Robinson had been asked by the Archbishop of Canterbury to not attend the Lambeth conference. The reason was obvious, the controversy surrounding his lifestyle and his vocal dissent from Christian teaching and tradition.
So, he announced he would attend anyway, saying with defiance: “I think the Archbishop of Canterbury has gotten this wrong by not inviting everyone. I’m going to go and offer myself and talk with anyone who wants to talk to someone who is unashamedly gay and unashamedly Christian.”
Now, the controversialist crusader for homosexual equivalency with marriage has entered into a “Civil Union” union with his male paramour, Mark Andrew, in a private ceremony conducted by a Justice of the Peace on Saturday June 7, 2008.
Such Civil Unions for homosexual partners were authorized in New Hampshire as of January 1.New Hampshire is the 4th State to legalize such unions.
Robinson had been a vocal proponent and has called on legislatures to go further and call them a “marriage”. He is a leader of the equivalency movement among homosexual activists.
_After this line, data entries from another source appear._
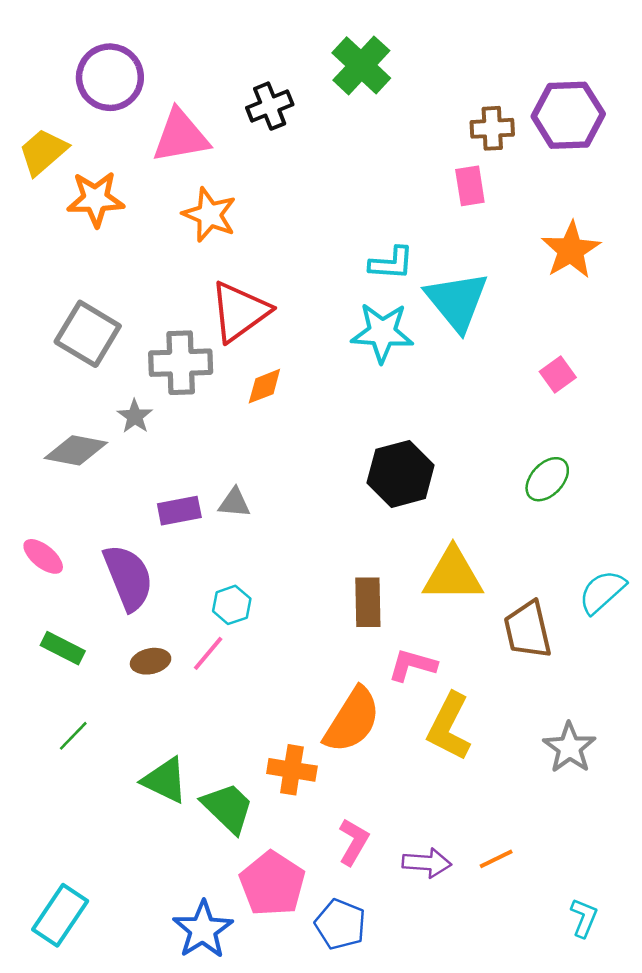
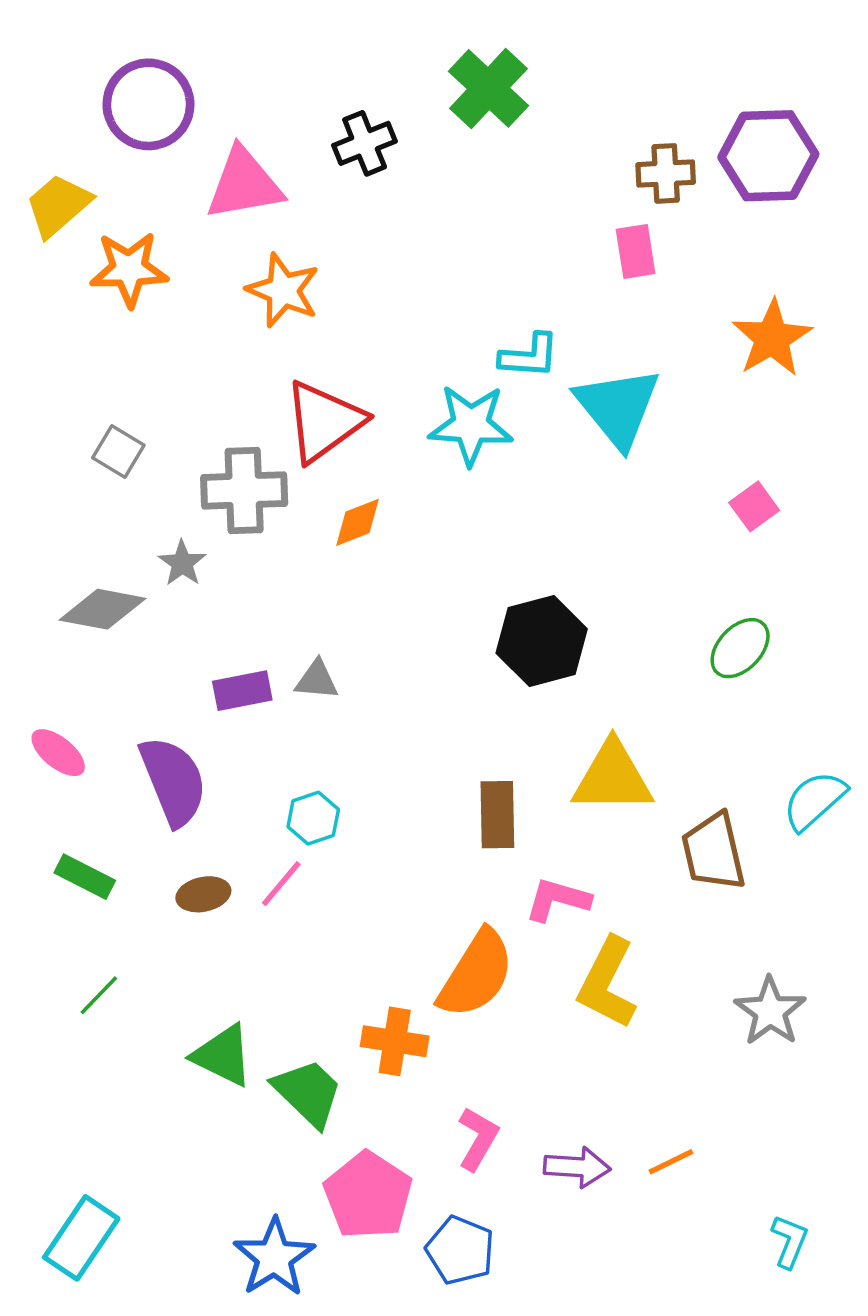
cyan star: (382, 333) -> (471, 425), moved
gray square: (88, 334) -> (118, 452), size x0.6

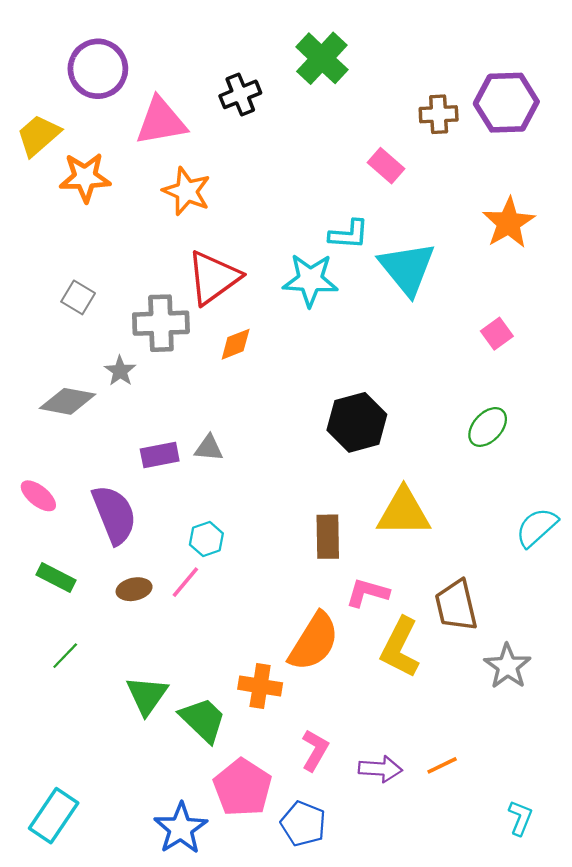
pink rectangle: (636, 251) -> (386, 166), moved, turned -40
brown trapezoid: (713, 852) -> (456, 606), moved
green triangle: (223, 1055) -> (147, 695), turned 39

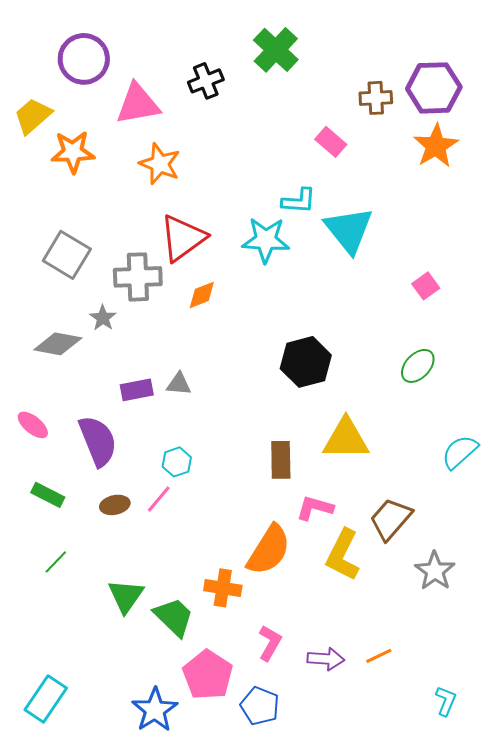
orange star: (509, 223) -> (436, 146), moved
gray square: (78, 297) -> (67, 255), size x1.6
brown trapezoid: (456, 606) -> (391, 519), turned 54

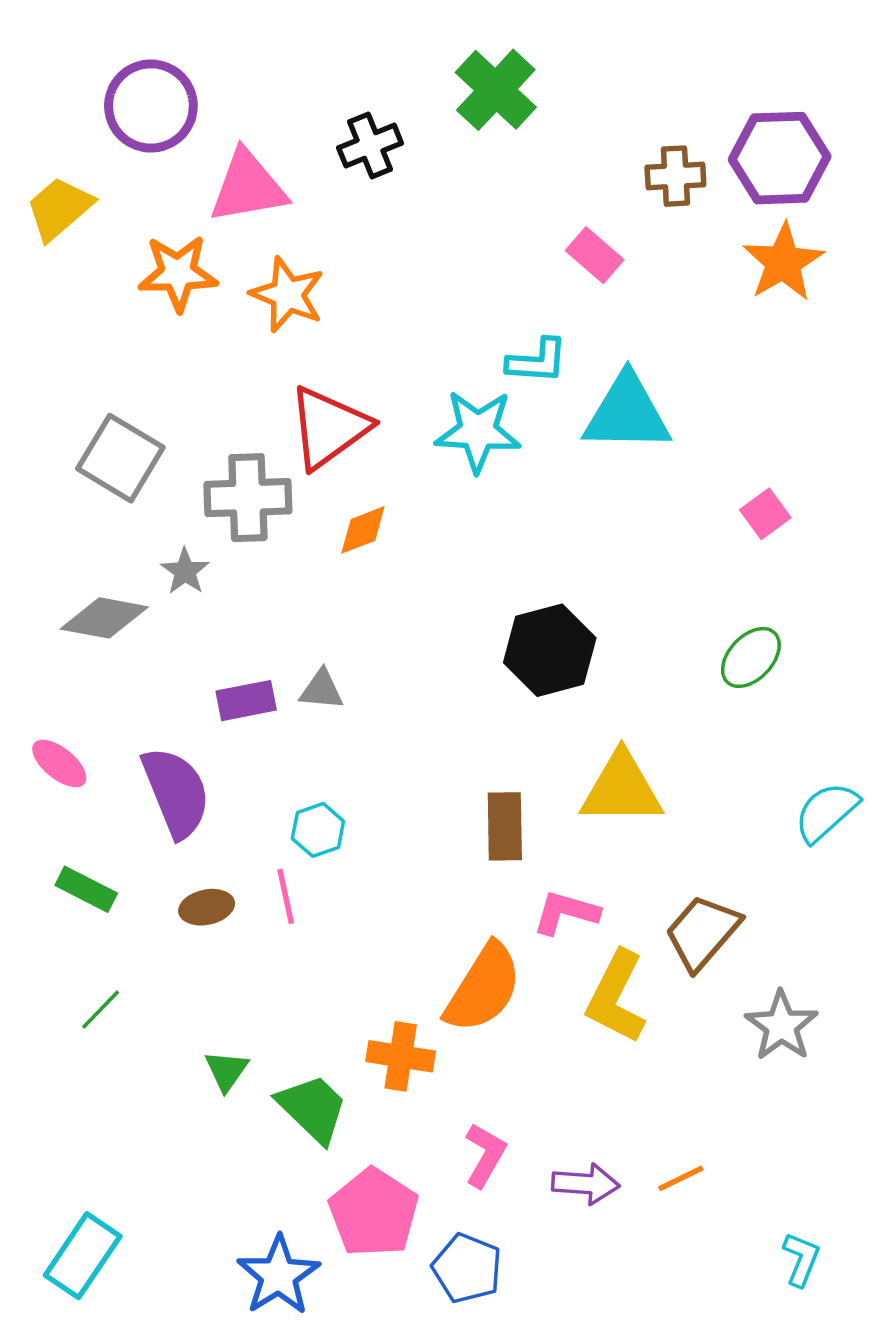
orange star: (73, 152) -> (178, 273), moved
cyan triangle: (349, 230) -> (627, 413), turned -50
pink line: (159, 499) -> (286, 896), turned -52
green triangle: (126, 596) -> (226, 1071), size x0.7

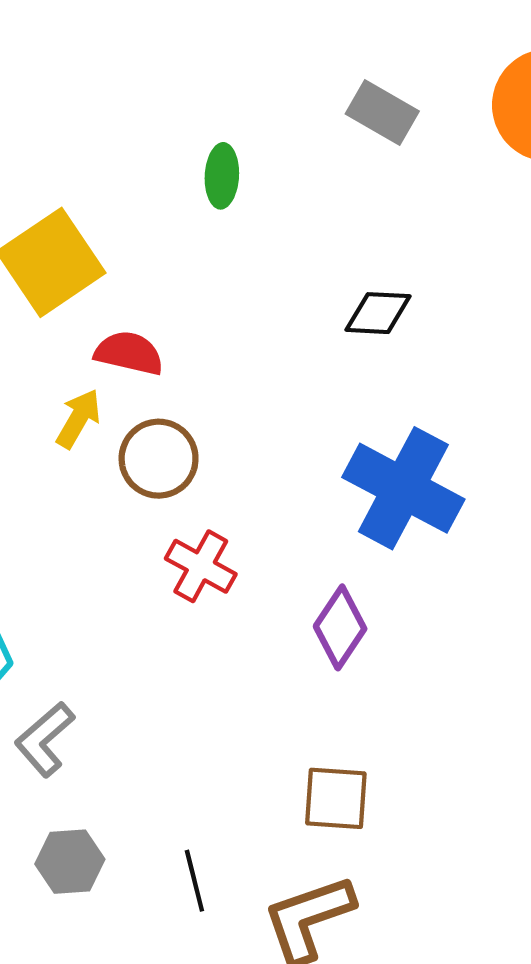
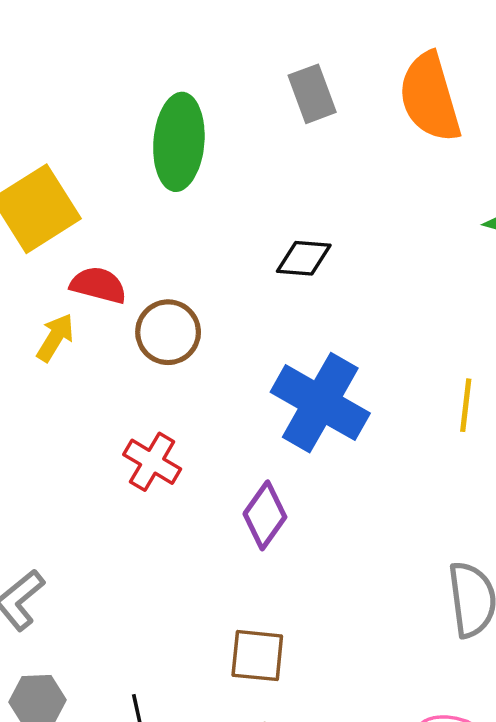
gray rectangle: (382, 113) -> (312, 94), turned 38
green ellipse: (222, 176) -> (179, 142), size x1.8
brown circle: (159, 459) -> (168, 332), moved

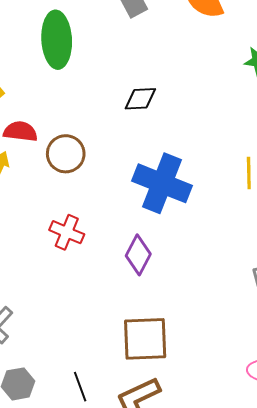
brown square: (257, 656) -> (145, 339), size x1.4

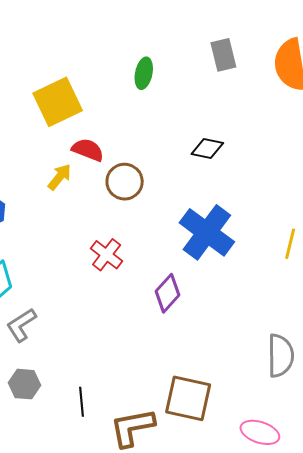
green ellipse: (57, 40) -> (144, 73), size x0.6
brown square: (145, 339) -> (188, 398), moved

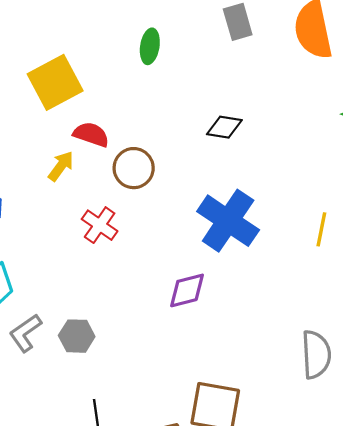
red cross: (107, 255) -> (100, 225), moved
purple diamond: (168, 293) -> (187, 290), turned 36
gray hexagon: (25, 384) -> (77, 336), moved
Robinson was previously ...
divorced from his wife and has two children.
The Civil Ceremony was followed by a “Church Blessing” of the partnership at St. Paul's Church in Concord, New Hampshire. It occurred exactly five years to the day after Bishop Robinson was consecrated as a Bishop.
A spokesman for the crusading Bishop, Mike Barwell told the Press in a phone interview that the event was "absolutely joyful" and that it was attended by "A lot of his supporters and friends, including many members of the gay and lesbian community."
Barwell also said that the Bishop wanted it “kept private” out of respect for the upcoming Lambeth conference.
That last claim belies belief.
The choice of the date and the very fact that there was a spokesman giving such statements, clearly comports with the Bishop’s intentional use of the media in his self appointed crusade to not only personally veer from Christian Orthodoxy but force the Church to do the same.
He has been on a promotional tour for his book, "In the Eye of the Storm". In it he defends the proposition that homosexuality, a practice which involves chosen sexual conduct between members of the same sex, should be given protected legal status under anti-discrimination and civil rights laws in the same manner as race or gender.
The Bishop is also a proponent of the so called “abortion right” and has spoken at Planned Parenthood events where he has argued for a religious defense of this intentional killing of children in the womb.
What is called the “Anglican Communion” claims to have 77 million members worldwide. However, it is a loose confederation of national churches.
It has been experiencing continual declines in its membership and divisions in its member churches. Most observers look to the Lambeth conference as time of great significance for the future direction of the community.